Friday, October 24, 2008

A physics lesson, given for the entirely selfish reason that I need practice explaining things I know

The kilogram is a strange unit, yes? An SI mass unit referenced to a certain arbitrary physical object [the International Prototype Kilogram, funnily also known as Le Grand K] whose mass is actually fluctuating? Yes.

I read though, today, that if and when the coulomb is absolutely defined at [6.241 509 629 152 65 ×10 to the power of 18] elementary charges [an elementary charge is the charge carried by a single proton, although the absolute value of the charge of a single electron is the same], which has been proposed, the kilogram will become an SI derived unit, a much more respectable status.
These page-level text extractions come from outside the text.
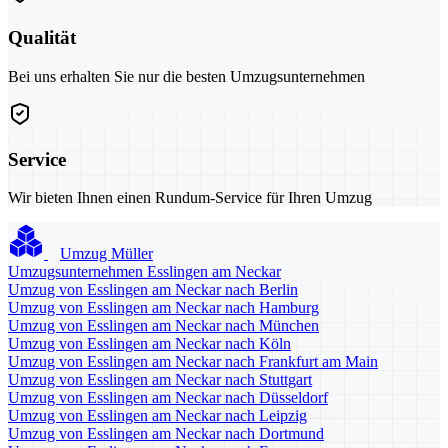
Qualität
Bei uns erhalten Sie nur die besten Umzugsunternehmen
Service
Wir bieten Ihnen einen Rundum-Service für Ihren Umzug
Umzug Müller
Umzugsunternehmen Esslingen am Neckar
Umzug von Esslingen am Neckar nach Berlin
Umzug von Esslingen am Neckar nach Hamburg
Umzug von Esslingen am Neckar nach München
Umzug von Esslingen am Neckar nach Köln
Umzug von Esslingen am Neckar nach Frankfurt am Main
Umzug von Esslingen am Neckar nach Stuttgart
Umzug von Esslingen am Neckar nach Düsseldorf
Umzug von Esslingen am Neckar nach Leipzig
Umzug von Esslingen am Neckar nach Dortmund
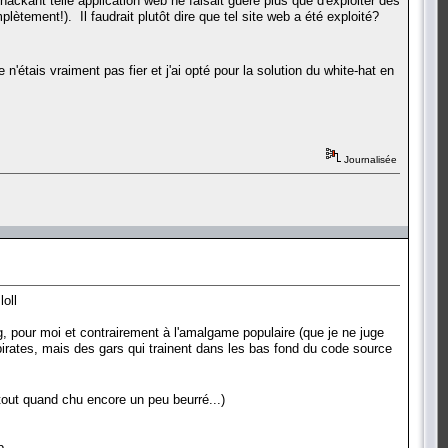
ackant telle application web ne faisait guère plus que d'exploiter des
tement!). Il faudrait plutôt dire que tel site web a été exploité?
 n'étais vraiment pas fier et j'ai opté pour la solution du white-hat en
Journalisée
loll
ing, pour moi et contrairement à l'amalgame populaire (que je ne juge
es pirates, mais des gars qui trainent dans les bas fond du code source
tout quand chu encore un peu beurré...)
p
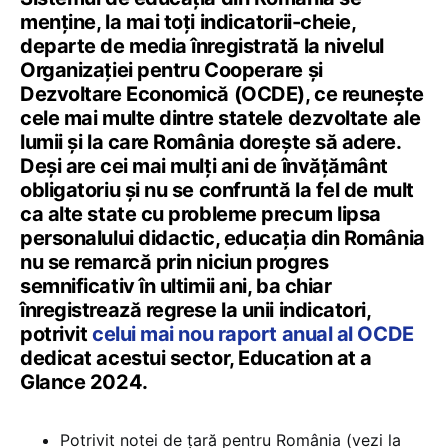
menține, la mai toți indicatorii-cheie,
departe de media înregistrată la nivelul
Organizației pentru Cooperare și
Dezvoltare Economică (OCDE), ce reunește
cele mai multe dintre statele dezvoltate ale
lumii și la care România dorește să adere.
Deși are cei mai mulți ani de învățământ
obligatoriu și nu se confruntă la fel de mult
ca alte state cu probleme precum lipsa
personalului didactic, educația din România
nu se remarcă prin niciun progres
semnificativ în ultimii ani, ba chiar
înregistrează regrese la unii indicatori,
potrivit
celui mai nou raport anual al OCDE
dedicat acestui sector, Education at a
Glance 2024.
Potrivit notei de țară pentru România (vezi la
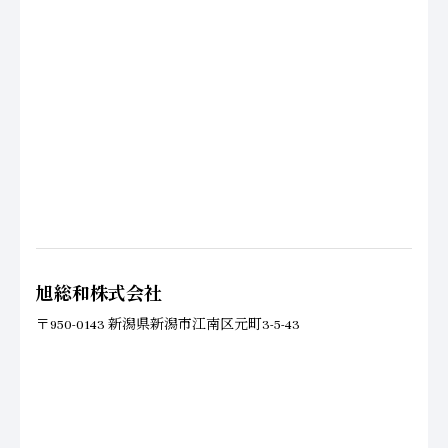
旭総和株式会社
〒950-0143 新潟県新潟市江南区元町3-5-43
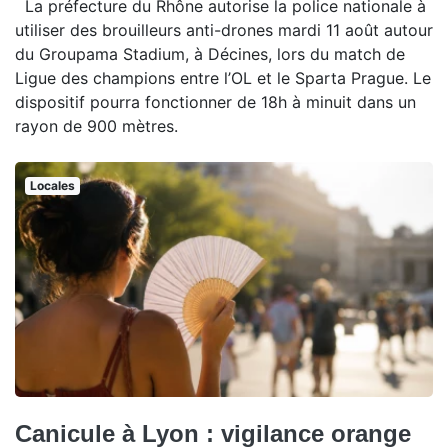
La préfecture du Rhône autorise la police nationale à
utiliser des brouilleurs anti-drones mardi 11 août autour
du Groupama Stadium, à Décines, lors du match de
Ligue des champions entre l’OL et le Sparta Prague. Le
dispositif pourra fonctionner de 18h à minuit dans un
rayon de 900 mètres.
Locales
Canicule à Lyon : vigilance orange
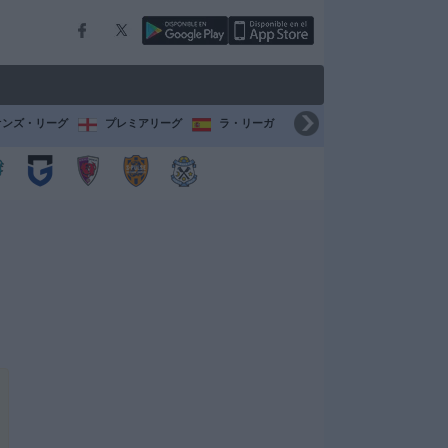
オンズ・リーグ
プレミアリーグ
ラ・リーガ
セリエ A
ブンデスリ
If the coulomb had an exact numerical value based on a natural unit such as the elementary charge, this value could be combined with the definition of an ampere:

"the constant current which will produce an attractive force of [2×10 to the power of –7] newton per metre of length between two straight, parallel conductors of infinite length and negligible circular cross section placed one metre apart in a vacuum.", which must also be equal to a charge of one coulomb per second flowing past a fixed point.

Since force in newtons must equal [mass in kg times acceleration in metres per second squared]
one kilogram could be defined as the mass which will accelerate [2 x 10 to the power of -7] metres per second squared if subjected to the [2 x 10 to the power of -7] newton force which defines the ampere and therefore the coulomb.


Tell me whether or not this was remotely intellible. I want to get better at it.

1 comment:

Anonymous said...

I only understood that through what parallels I could draw to chemistry. That is not, however, a reflection on your understanding of the subject, just my inability to comprehend physics. It seems quite logical to me.